I have extra prednisone sitting in the bottle. I'm pondering what to do with it. Right now, irritations that have bothered me for years have faded. This part of this treatment is glorious. I'll save the prednisone for later this year when i have a procedure that has triggered reactions in the past.
Meanwhile my head feels off, i coughed while standing in the kitchen, making tea and putting up dishes, and other symptoms continue.
I *am* getting better. I just resent this week.
One silver lining: being sick has allowed my ankles to continue to rest from the sprains earlier this summer.
Last night we watched Netflix documentary Mission Blue: both wonderful and heartbreaking. http://mission-blue.org/ Sylvia Earle's life is amazing to ponder: a marine botanist and one of the first to use scuba gear, one of the first aquanauts, pioneer for women scientists, and witness to what may be the beginning of one of the great extinctions.
50% of coral reefs gone?
My recent reading has led me to spend time thinking about how the oceans probably have incredible evolutionary information.
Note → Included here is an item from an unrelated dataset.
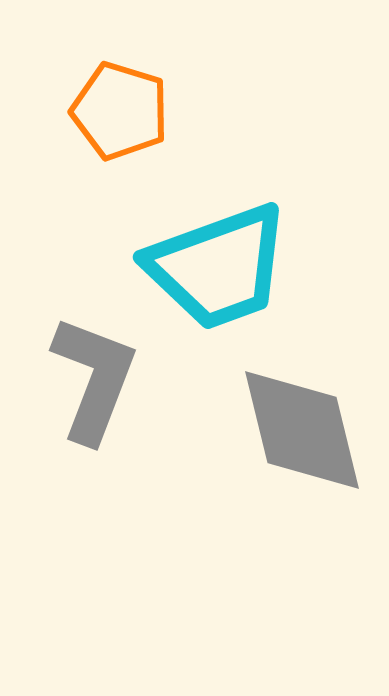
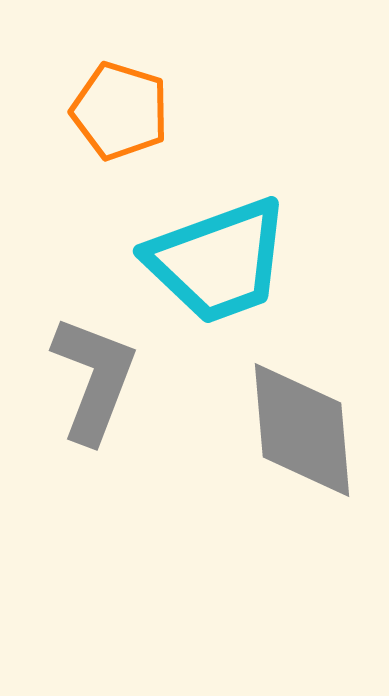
cyan trapezoid: moved 6 px up
gray diamond: rotated 9 degrees clockwise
While plants may be the extremely long lived creatures of the land, underneath the waves animals live for a very long time:
There’s a 2,742-year-old Gerardia coral, and nearby, the 4,265-year-old Leiopathes, a
black coral related to sea anemones, both discovered in exceedingly deep waters off
the Hawaiian archipelago using a submersible vehicle—approximately 1,200 feet
down. Older still, in Arctic waters off the Norwegian shelf lives the 6,000-year-old
Lophelia pertusa coral, around 330 feet down.
The oldest animal on the planet could be the 15,000-year-old Anoxycalyx joubini
volcano sponge off the McMurdo shelf in Antarctica. I’m not sure of their exact depth,
but no one has visited the oldest among them face-to-face, in fact, as they were
found using a SCINI ROV—that’s “Submersible Capable of under Ice Navigation
and Imaging Remotely Operated Vehicle.”
Sussman, Rachel; Zimmer, Carl; Obrist, Hans Ulrich (2014-06-03). The Oldest Living Things in the World (Page 265). University of Chicago Press. Kindle Edition.
I tell myself that shallow coral reefs are unlikely to harbor ancient individuals, what with sea level changes and so on, but the species could have been ancient: ecological niches effectively and efficiently filled since the niche was discovered now empty?
And the fish stocks plummeting?
What heartbreak. What blindness. Sylvia Earle's eyes are wide open, and this documentary helps us all see.